* Task to carry out *
Give the records again exactly. Pictures do not belong in the copy.

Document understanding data
────────────────
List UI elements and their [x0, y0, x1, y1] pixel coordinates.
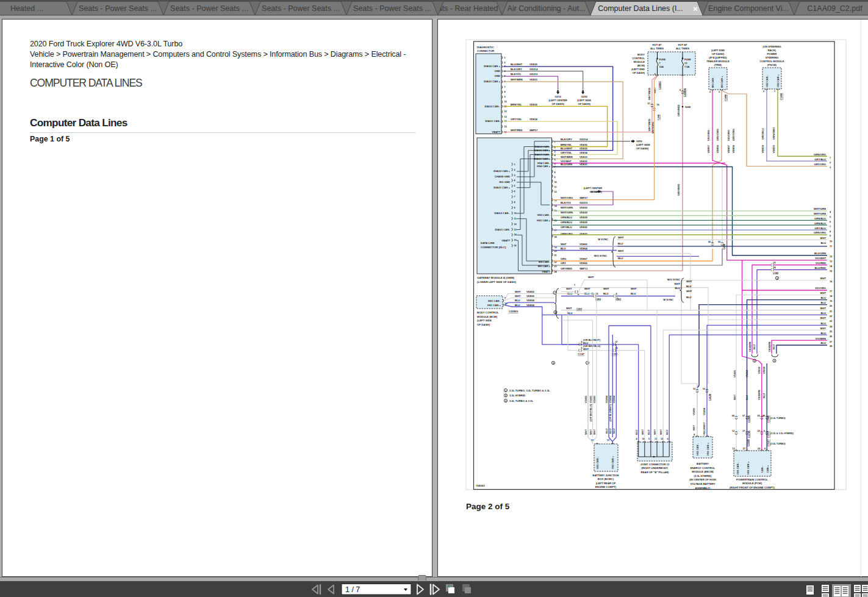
- svg-text:WHT: WHT: [674, 282, 680, 285]
- svg-text:VR608: VR608: [763, 366, 766, 374]
- svg-text:BLU: BLU: [515, 299, 520, 302]
- svg-text:CAN +: CAN +: [766, 465, 769, 473]
- svg-text:12: 12: [504, 110, 507, 113]
- svg-text:6: 6: [667, 438, 669, 440]
- svg-text:15: 15: [504, 126, 507, 128]
- svg-text:VD865: VD865: [579, 243, 587, 246]
- svg-text:HS3 CAN -: HS3 CAN -: [537, 213, 551, 216]
- svg-text:14: 14: [830, 265, 833, 268]
- svg-text:DIAG2 CAN +: DIAG2 CAN +: [484, 65, 500, 68]
- svg-text:28: 28: [830, 345, 832, 348]
- svg-text:11: 11: [655, 438, 657, 440]
- svg-text:BLU: BLU: [665, 430, 669, 435]
- svg-text:MS CAN -: MS CAN -: [711, 76, 714, 88]
- svg-text:12: 12: [554, 191, 557, 193]
- svg-text:67: 67: [742, 415, 745, 417]
- svg-text:GD214: GD214: [529, 68, 538, 71]
- svg-text:24: 24: [773, 266, 777, 269]
- svg-text:VR606: VR606: [758, 366, 761, 374]
- svg-text:WHT: WHT: [618, 249, 624, 252]
- svg-text:23: 23: [830, 320, 832, 323]
- svg-text:11: 11: [591, 439, 594, 441]
- svg-text:13: 13: [684, 62, 687, 65]
- svg-text:BLU: BLU: [515, 304, 520, 307]
- svg-text:10: 10: [514, 212, 517, 215]
- svg-text:BLU: BLU: [686, 296, 692, 299]
- svg-text:DIAG2 CAN -: DIAG2 CAN -: [484, 105, 500, 108]
- svg-text:VD836: VD836: [579, 143, 587, 146]
- svg-text:BLU: BLU: [609, 429, 612, 434]
- svg-text:BODY: BODY: [637, 53, 645, 56]
- svg-text:BLU/GRN: BLU/GRN: [814, 252, 826, 255]
- svg-text:2: 2: [709, 91, 711, 93]
- svg-text:(LEFT SIDE: (LEFT SIDE: [636, 143, 650, 146]
- svg-text:3: 3: [719, 91, 720, 93]
- svg-text:GRY/BLU: GRY/BLU: [814, 227, 826, 230]
- svg-text:51: 51: [648, 102, 650, 105]
- svg-text:REAR OF "B" PILLAR): REAR OF "B" PILLAR): [641, 471, 669, 474]
- svg-text:6: 6: [764, 430, 765, 432]
- svg-text:WHT/GRN: WHT/GRN: [814, 212, 826, 215]
- svg-text:9: 9: [504, 96, 506, 98]
- svg-text:C4128: C4128: [709, 394, 711, 401]
- svg-text:VIO/ORG: VIO/ORG: [815, 287, 826, 290]
- svg-text:CONTROL MODULE: CONTROL MODULE: [760, 60, 784, 63]
- svg-text:CAN -: CAN -: [761, 465, 764, 473]
- svg-text:G210: G210: [590, 190, 597, 193]
- svg-text:16: 16: [830, 281, 832, 283]
- svg-text:VD805: VD805: [692, 407, 695, 415]
- svg-text:26: 26: [830, 335, 832, 338]
- svg-text:(LOWER LEFT SIDE OF DASH): (LOWER LEFT SIDE OF DASH): [477, 281, 516, 284]
- svg-text:12: 12: [732, 430, 734, 432]
- svg-text:VIO/WHT: VIO/WHT: [815, 257, 826, 260]
- svg-text:C156B: C156B: [747, 439, 750, 446]
- svg-text:18: 18: [830, 295, 832, 298]
- svg-text:12: 12: [607, 439, 609, 441]
- svg-text:7: 7: [574, 284, 575, 287]
- svg-text:GRY/ORG: GRY/ORG: [716, 128, 719, 141]
- svg-text:15: 15: [693, 388, 695, 390]
- svg-text:GRY/BLU: GRY/BLU: [561, 226, 572, 229]
- svg-text:VD805: VD805: [526, 290, 534, 293]
- svg-text:VIO/BRN: VIO/BRN: [816, 337, 826, 340]
- svg-text:BLU: BLU: [605, 429, 608, 434]
- svg-text:HS1 CAN -: HS1 CAN -: [596, 456, 599, 469]
- svg-text:WHT: WHT: [820, 316, 826, 320]
- svg-text:DIAG1 CAN +: DIAG1 CAN +: [484, 80, 500, 83]
- svg-text:VD833: VD833: [579, 156, 587, 159]
- svg-text:HOT AT: HOT AT: [678, 43, 687, 46]
- svg-text:66: 66: [732, 415, 734, 417]
- svg-text:GRN/BLU: GRN/BLU: [561, 221, 572, 224]
- svg-text:27: 27: [742, 430, 745, 432]
- svg-text:10: 10: [554, 181, 557, 184]
- svg-text:VD804: VD804: [526, 304, 534, 307]
- svg-text:VD835: VD835: [529, 63, 537, 66]
- svg-text:(OR BLU/WHT): (OR BLU/WHT): [609, 404, 612, 421]
- svg-text:WHT/GRN: WHT/GRN: [561, 211, 573, 214]
- svg-text:C2280C: C2280C: [659, 81, 661, 90]
- svg-text:27: 27: [615, 341, 618, 343]
- svg-text:HS2 CAN -: HS2 CAN -: [766, 74, 769, 87]
- svg-text:C262: C262: [595, 298, 601, 301]
- svg-text:WHT: WHT: [659, 429, 662, 435]
- svg-text:VD829: VD829: [579, 216, 587, 219]
- svg-text:VD804: VD804: [526, 299, 534, 302]
- svg-text:GRY/BLU: GRY/BLU: [761, 128, 764, 140]
- svg-text:20: 20: [830, 305, 832, 307]
- svg-text:8: 8: [514, 201, 515, 204]
- svg-text:VIO/RED: VIO/RED: [816, 262, 826, 265]
- svg-text:BLU/WHT: BLU/WHT: [703, 422, 706, 434]
- svg-text:VD804: VD804: [605, 395, 608, 403]
- svg-text:BLU: BLU: [612, 429, 615, 434]
- svg-text:TRAILER MODULE: TRAILER MODULE: [706, 60, 730, 63]
- svg-text:WHT: WHT: [641, 429, 644, 435]
- svg-text:WHT/RED: WHT/RED: [511, 129, 523, 132]
- svg-text:7: 7: [514, 196, 515, 198]
- svg-text:18: 18: [554, 236, 557, 238]
- svg-text:SBP07: SBP07: [579, 196, 588, 199]
- svg-text:GATEWAY MODULE A (GWM): GATEWAY MODULE A (GWM): [477, 276, 515, 279]
- svg-text:WHT: WHT: [561, 243, 567, 246]
- svg-text:BLU/GRN: BLU/GRN: [561, 163, 572, 166]
- svg-text:2: 2: [763, 90, 764, 93]
- svg-text:HOT AT: HOT AT: [652, 43, 662, 46]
────────────────
* Exercise output *
List UI elements and their [x0, y0, x1, y1] pixel coordinates.
- svg-text:WHT: WHT: [674, 282, 680, 285]
- svg-text:VR608: VR608: [763, 366, 766, 374]
- svg-text:BLU: BLU: [515, 299, 520, 302]
- svg-text:CAN +: CAN +: [766, 465, 769, 473]
- svg-text:12: 12: [504, 110, 507, 113]
- svg-text:6: 6: [667, 438, 669, 440]
- svg-text:15: 15: [504, 126, 507, 128]
- svg-text:VD865: VD865: [579, 243, 587, 246]
- svg-text:HS3 CAN -: HS3 CAN -: [537, 213, 551, 216]
- svg-text:14: 14: [830, 265, 833, 268]
- svg-text:DIAG2 CAN +: DIAG2 CAN +: [484, 65, 500, 68]
- svg-text:28: 28: [830, 345, 832, 348]
- svg-text:11: 11: [655, 438, 657, 440]
- svg-text:BLU: BLU: [665, 430, 669, 435]
- svg-text:MS CAN -: MS CAN -: [711, 76, 714, 88]
- svg-text:12: 12: [554, 191, 557, 193]
- svg-text:67: 67: [742, 415, 745, 417]
- svg-text:GD214: GD214: [529, 68, 538, 71]
- svg-text:24: 24: [773, 266, 777, 269]
- svg-text:VR606: VR606: [758, 366, 761, 374]
- svg-text:WHT: WHT: [618, 249, 624, 252]
- svg-text:23: 23: [830, 320, 832, 323]
- svg-text:11: 11: [591, 439, 594, 441]
- svg-text:13: 13: [684, 62, 687, 65]
- svg-text:BLU: BLU: [515, 304, 520, 307]
- svg-text:10: 10: [514, 212, 517, 215]
- svg-text:BLU: BLU: [686, 296, 692, 299]
- svg-text:DIAG2 CAN -: DIAG2 CAN -: [484, 105, 500, 108]
- svg-text:VD836: VD836: [579, 143, 587, 146]
- svg-text:BLU: BLU: [609, 429, 612, 434]
- svg-text:BODY: BODY: [637, 53, 645, 56]
- svg-text:BLU/GRN: BLU/GRN: [814, 252, 826, 255]
- svg-text:2: 2: [709, 91, 711, 93]
- svg-text:(LEFT SIDE: (LEFT SIDE: [636, 143, 650, 146]
- svg-text:3: 3: [719, 91, 720, 93]
- svg-text:GRY/BLU: GRY/BLU: [814, 227, 826, 230]
- svg-text:51: 51: [648, 102, 650, 105]
- svg-text:REAR OF "B" PILLAR): REAR OF "B" PILLAR): [641, 471, 669, 474]
- svg-text:6: 6: [764, 430, 765, 432]
- svg-text:WHT/GRN: WHT/GRN: [814, 212, 826, 215]
- svg-text:9: 9: [504, 96, 506, 98]
- svg-text:C4128: C4128: [709, 394, 711, 401]
- svg-text:VIO/ORG: VIO/ORG: [815, 287, 826, 290]
- svg-text:CONTROL MODULE: CONTROL MODULE: [760, 60, 784, 63]
- svg-text:CAN -: CAN -: [761, 465, 764, 473]
- svg-text:G210: G210: [590, 190, 597, 193]
- svg-text:16: 16: [830, 281, 832, 283]
- svg-text:VD805: VD805: [692, 407, 695, 415]
- svg-text:26: 26: [830, 335, 832, 338]
- svg-text:(LOWER LEFT SIDE OF DASH): (LOWER LEFT SIDE OF DASH): [477, 281, 516, 284]
- svg-text:12: 12: [732, 430, 734, 432]
- svg-text:VIO/WHT: VIO/WHT: [815, 257, 826, 260]
- svg-text:C156B: C156B: [747, 439, 750, 446]
- svg-text:18: 18: [830, 295, 832, 298]
- svg-text:12: 12: [607, 439, 609, 441]
- svg-text:7: 7: [574, 284, 575, 287]
- svg-text:GRY/ORG: GRY/ORG: [716, 128, 719, 141]
- svg-text:15: 15: [693, 388, 695, 390]
- svg-text:GRY/BLU: GRY/BLU: [561, 226, 572, 229]
- svg-text:VD805: VD805: [526, 290, 534, 293]
- svg-text:VIO/BRN: VIO/BRN: [816, 337, 826, 340]
- svg-text:BLU: BLU: [605, 429, 608, 434]
- svg-text:HS1 CAN -: HS1 CAN -: [596, 456, 599, 469]
- svg-text:WHT: WHT: [820, 316, 826, 320]
- svg-text:DIAG1 CAN +: DIAG1 CAN +: [484, 80, 500, 83]
- svg-text:VD833: VD833: [579, 156, 587, 159]
- svg-text:HOT AT: HOT AT: [678, 43, 687, 46]
- svg-text:66: 66: [732, 415, 734, 417]
- svg-text:GRN/BLU: GRN/BLU: [561, 221, 572, 224]
- svg-text:27: 27: [742, 430, 745, 432]
- svg-text:10: 10: [554, 181, 557, 184]
- svg-text:VD804: VD804: [526, 304, 534, 307]
- svg-text:VD835: VD835: [529, 63, 537, 66]
- svg-text:(OR BLU/WHT): (OR BLU/WHT): [609, 404, 612, 421]
- svg-text:WHT/GRN: WHT/GRN: [561, 211, 573, 214]
- svg-text:C2280C: C2280C: [659, 81, 661, 90]
- svg-text:27: 27: [615, 341, 618, 343]
- svg-text:HS2 CAN -: HS2 CAN -: [766, 74, 769, 87]
- svg-text:C262: C262: [595, 298, 601, 301]
- svg-text:WHT: WHT: [659, 429, 662, 435]
- svg-text:VD829: VD829: [579, 216, 587, 219]
- svg-text:VD804: VD804: [526, 299, 534, 302]
- svg-text:GRY/BLU: GRY/BLU: [761, 128, 764, 140]
- svg-text:20: 20: [830, 305, 832, 307]
- svg-text:8: 8: [514, 201, 515, 204]
- svg-text:VIO/RED: VIO/RED: [816, 262, 826, 265]
- svg-text:BLU/WHT: BLU/WHT: [703, 422, 706, 434]
- svg-text:VD804: VD804: [605, 395, 608, 403]
- svg-text:BLU: BLU: [612, 429, 615, 434]
- svg-text:TRAILER MODULE: TRAILER MODULE: [706, 60, 730, 63]
- svg-text:WHT: WHT: [641, 429, 644, 435]
- svg-text:WHT/RED: WHT/RED: [511, 129, 523, 132]
- svg-text:7: 7: [514, 196, 515, 198]
- svg-text:18: 18: [554, 236, 557, 238]
- svg-text:SBP07: SBP07: [579, 196, 588, 199]
- svg-text:GATEWAY MODULE A (GWM): GATEWAY MODULE A (GWM): [477, 276, 515, 279]
- svg-text:WHT: WHT: [561, 243, 567, 246]
- svg-text:BLU/GRN: BLU/GRN: [561, 163, 572, 166]
- svg-text:2: 2: [763, 90, 764, 93]
- svg-text:HOT AT: HOT AT: [652, 43, 662, 46]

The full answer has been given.